On January 29, 1927 Kathryn married Ervin H. Sather of New Richmond. She remembered their wedding day as being bitterly cold. The couple had traveled to Minneapolis by train for the marriage, accompanied by their two attendants, her older sister Arvida, and a cousin William Liljenstrom.

Ervin was employed as a salesman for the New Richmond Roller Mills (later Doughboy Industries, Inc.). The young couple move to a house on South Washington Avenue in New Richmond where they lived until 1934, when they built a home at 145 North Starr on the East Side. Kathryn called that her home for nearly 70 years, living there alone after Ervin's death in 1986.

Three months after her 101st birthday, a fall resulting in a broken arm necessitated her move to the St Croix County Health Center where she completed her life. She and her family appreciated the skillful and loving care she received from the staff at the Health Center for her final three years.

Kathryn was a woman of brilliance, interested in the news of the day and widely read. She was a formidable opponent in cards, playing with the couples' friends in earlier years, and in later years going on 100 years of age, she could still routinely trounce her sons and grandchildren at gin rummy and backgammon.

She developed a flower and shrub garden around her home, which was one of the most beautiful in New Richmond. She was able to maintain it with very little outside help until she was nearly 100 years old.

She was a skilled seamstress and an accomplished cook, particularly of Scandinavian delicacies. Her rosettes, krumkake and sandbakels were to die for, not to mention "mice" cookies and English toffee. By happenstance, the "Sharing Memories" column of last week published the recipe for another of her specialties, Graham Cracker Cream Pie. She did impeccable stitchery and created many beautiful pieces for her family.

She was a lifelong member of the Eastern Star and a past Worthy Matron.
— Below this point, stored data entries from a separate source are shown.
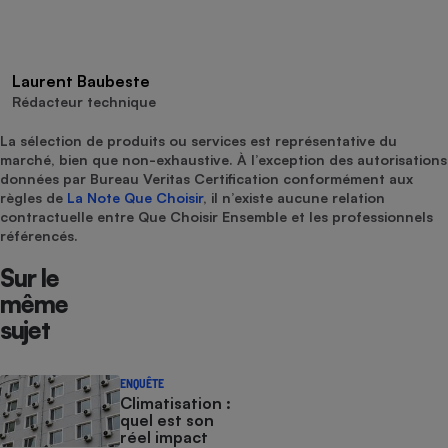
Laurent Baubeste
Rédacteur technique
La sélection de produits ou services est représentative du
marché, bien que non-exhaustive. À l’exception des autorisations
données par Bureau Veritas Certification conformément aux
règles de
La Note Que Choisir
, il n’existe aucune relation
contractuelle entre Que Choisir Ensemble et les professionnels
référencés.
Sur le
même
sujet
ENQUÊTE
Climatisation :
quel est son
réel impact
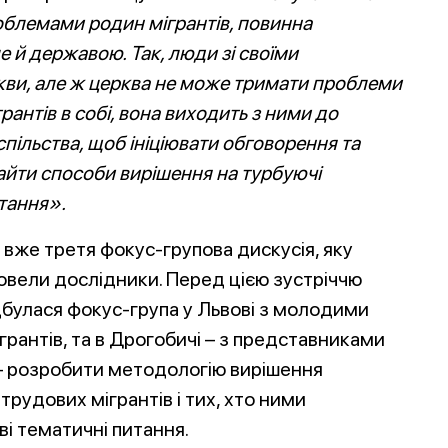
блемами родин мігрантів, повинна
ле й державою. Так,
люди зі своїми
кви, але ж церква не може тримати проблеми
грантів в собі,
вона виходить з ними до
спільства, щоб ініціювати обговорення та
айти способи вирішення на турбуючі
тання».
 вже третя фокус-групова дискусія, яку
овели дослідники. Перед цією зустріччю
дбулася фокус-група у Львові з молодими
грантів, та в Дрогобичі – з представниками
 – розробити методологію вирішення
трудових мігрантів і тих, хто ними
ві тематичні питання.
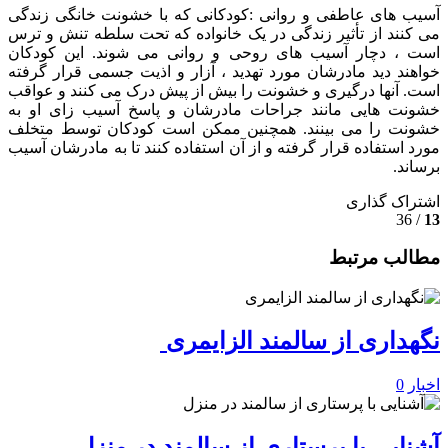
آسیب های عاطفی و روانی :کودکانی که با خشونت خانگی زندگی
می کنند از تأثیر زندگی در یک خانواده که تحت سلطه تنش و ترس
است ، دچار آسیب های روحی و روانی می شوند. این کودکان
خواهند دید مادرشان مورد تهدید ، آزار و اذیت جسمی قرار گرفته
است. آنها درگیری و خشونت را بیش از پیش درک می کنند و عواقب
خشونت هایی مانند جراحات مادرشان و پاسخ آسیب زای او به
خشونت را می بینند. همچنین ممکن است کودکان توسط متخلف
مورد استفاده قرار گرفته و از آن استفاده کنند تا به مادرشان آسیب
برساند.
اشتراک گذاری
/ 36
13
مطالب مرتبط
نگهداری از سالمند الزایمری
اخبار
0
آشنایی با پرستاری از سالمند در منزل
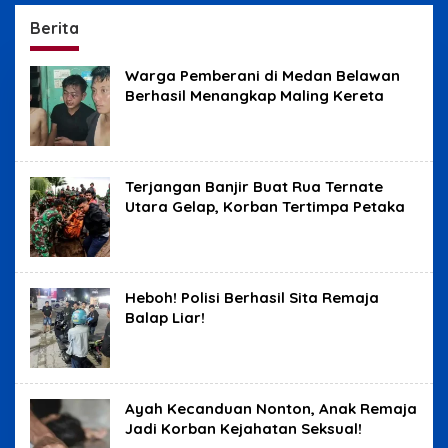
Yudisial
Benjolan
Berita
Warga Pemberani di Medan Belawan
Berhasil Menangkap Maling Kereta
Terjangan Banjir Buat Rua Ternate
Utara Gelap, Korban Tertimpa Petaka
Heboh! Polisi Berhasil Sita Remaja
Balap Liar!
Ayah Kecanduan Nonton, Anak Remaja
Jadi Korban Kejahatan Seksual!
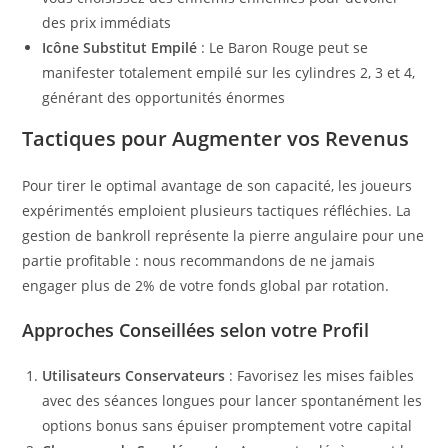
des prix immédiats
Icône Substitut Empilé
: Le Baron Rouge peut se
manifester totalement empilé sur les cylindres 2, 3 et 4,
générant des opportunités énormes
Tactiques pour Augmenter vos Revenus
Pour tirer le optimal avantage de son capacité, les joueurs
expérimentés emploient plusieurs tactiques réfléchies. La
gestion de bankroll représente la pierre angulaire pour une
partie profitable : nous recommandons de ne jamais
engager plus de 2% de votre fonds global par rotation.
Approches Conseillées selon votre Profil
Utilisateurs Conservateurs
: Favorisez les mises faibles
avec des séances longues pour lancer spontanément les
options bonus sans épuiser promptement votre capital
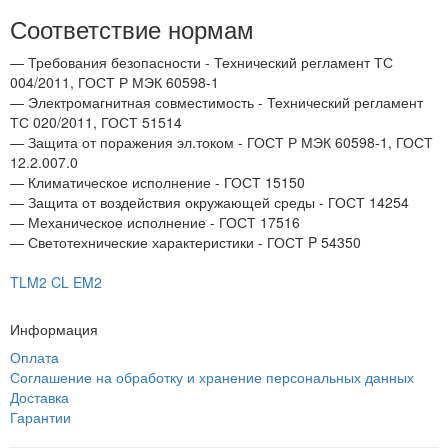
Соответствие нормам
— Требования безопасности - Технический регламент ТС
004/2011, ГОСТ Р МЭК 60598-1
— Электромагнитная совместимость - Технический регламент
ТС 020/2011, ГОСТ 51514
— Защита от поражения эл.током - ГОСТ Р МЭК 60598-1, ГОСТ
12.2.007.0
— Климатическое исполнение - ГОСТ 15150
— Защита от воздействия окружающей среды - ГОСТ 14254
— Механическое исполнение - ГОСТ 17516
— Светотехнические характеристики - ГОСТ P 54350
TLM2 CL EM2
Информация
Оплата
Соглашение на обработку и хранение персональных данных
Доставка
Гарантии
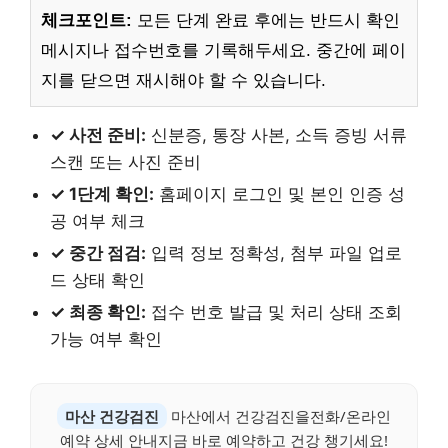
체크포인트:
모든 단계 완료 후에는 반드시 확인
메시지나 접수번호를 기록해두세요. 중간에 페이
지를 닫으면 재시해야 할 수 있습니다.
✓ 사전 준비:
신분증, 통장 사본, 소득 증빙 서류
스캔 또는 사진 준비
✓ 1단계 확인:
홈페이지 로그인 및 본인 인증 성
공 여부 체크
✓ 중간 점검:
입력 정보 정확성, 첨부 파일 업로
드 상태 확인
✓ 최종 확인:
접수 번호 발급 및 처리 상태 조회
가능 여부 확인
마산 건강검진
마산에서 건강검진을전화/온라인
예약 상세 안내지금 바로 예약하고 건강 챙기세요!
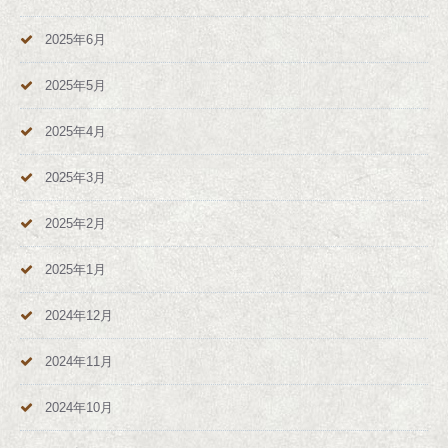
2025年6月
2025年5月
2025年4月
2025年3月
2025年2月
2025年1月
2024年12月
2024年11月
2024年10月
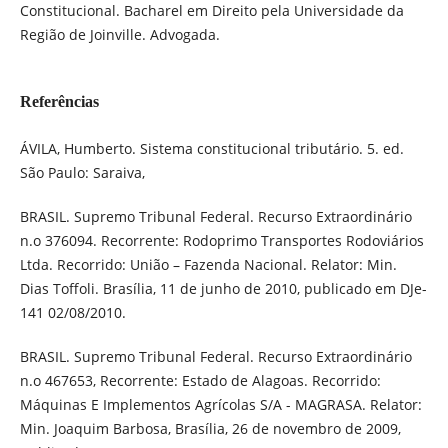
Constitucional. Bacharel em Direito pela Universidade da
Região de Joinville. Advogada.
Referências
ÁVILA, Humberto. Sistema constitucional tributário. 5. ed.
São Paulo: Saraiva,
BRASIL. Supremo Tribunal Federal. Recurso Extraordinário
n.o 376094. Recorrente: Rodoprimo Transportes Rodoviários
Ltda. Recorrido: União – Fazenda Nacional. Relator: Min.
Dias Toffoli. Brasília, 11 de junho de 2010, publicado em DJe-
141 02/08/2010.
BRASIL. Supremo Tribunal Federal. Recurso Extraordinário
n.o 467653, Recorrente: Estado de Alagoas. Recorrido:
Máquinas E Implementos Agrícolas S/A - MAGRASA. Relator:
Min. Joaquim Barbosa, Brasília, 26 de novembro de 2009,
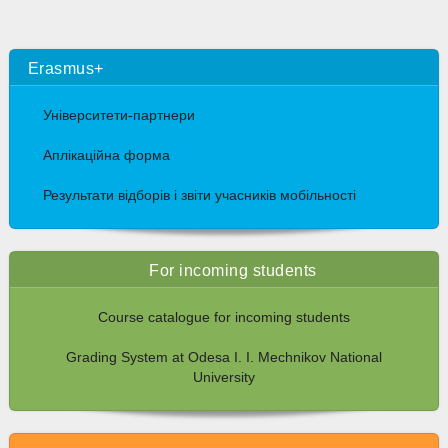
Erasmus+
Університети-партнери
Аплікаційна форма
Результати відборів і звіти учасників мобільності
For incoming students
Course catalogue for incoming students
Grading System at Odesa I. I. Mechnikov National
University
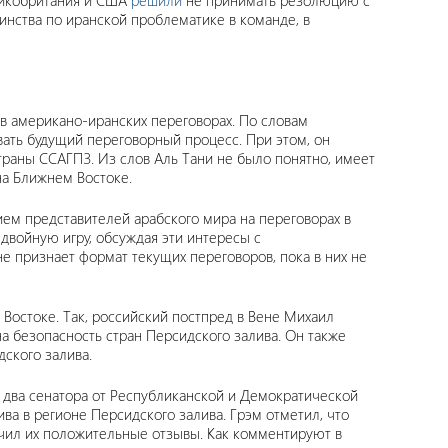
ликобритания и США
решили
не принимать резолюцию с
динства по иранской проблематике в команде, в
в американо-иранских переговорах. По словам
вать будущий переговорный процесс. При этом, он
раны ССАГПЗ. Из слов Аль Тани не было понятно, имеет
на Ближнем Востоке.
ием представителей арабского мира на переговорах в
 двойную игру, обсуждая эти интересы с
е признает формат текущих переговоров, пока в них не
Востоке. Так, российский постпред в Вене Михаил
на безопасность стран Персидского залива. Он также
дского залива.
 два сенатора от Республиканской и Демократической
ва в регионе Персидского залива. Грэм отметил, что
учил их положительные отзывы. Как комментируют в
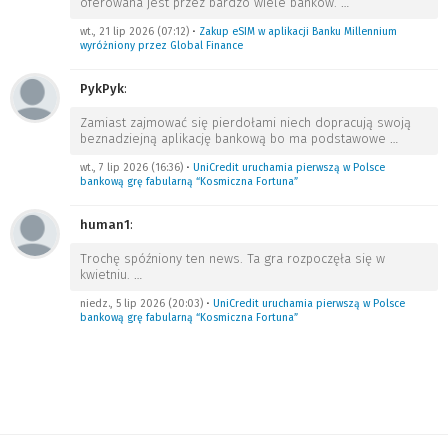
oferowana jest przez bardzo wiele banków.
…
wt., 21 lip 2026 (07:12)
•
Zakup eSIM w aplikacji Banku Millennium
wyróżniony przez Global Finance
PykPyk
:
Zamiast zajmować się pierdołami niech dopracują swoją
beznadziejną aplikację bankową bo ma podstawowe
…
wt., 7 lip 2026 (16:36)
•
UniCredit uruchamia pierwszą w Polsce
bankową grę fabularną “Kosmiczna Fortuna”
human1
:
Trochę spóźniony ten news. Ta gra rozpoczęła się w
kwietniu.
…
niedz., 5 lip 2026 (20:03)
•
UniCredit uruchamia pierwszą w Polsce
bankową grę fabularną “Kosmiczna Fortuna”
The organization always remembered her; among her recent effects was a 2006 Christmas greeting card from the local Star membership.

In the earlier years of her marriage she had been a friend of the Evangelical United Brethren Church and participated in the "Ladies' Aid" at that church.

She was preceded in death by her parents, Arvid Oka Magnus and Christine Joanna Christopherson Liljenstrom, sisters Arvida Foster and Elise Williams, and husband Ervin H. Sather.

Kathryn is survived by her two sons, Arvid (Margaret) of Madison, WI, and Irvin (Mary) of New Richmond; grandsons Craig (Chi) of Brookfield, WI, Douglas of Hudson, WI, Andrew of San Francisco, CA, and Luke of Madison; granddaughters Laura (Reuben) of Kenya, Africa, and Erika of Arlington, VA; and great grandchildren, Kyle and Emily, James and Marie, and Loiweti and Naiboku.

A memorial service is planned at a later date by her family.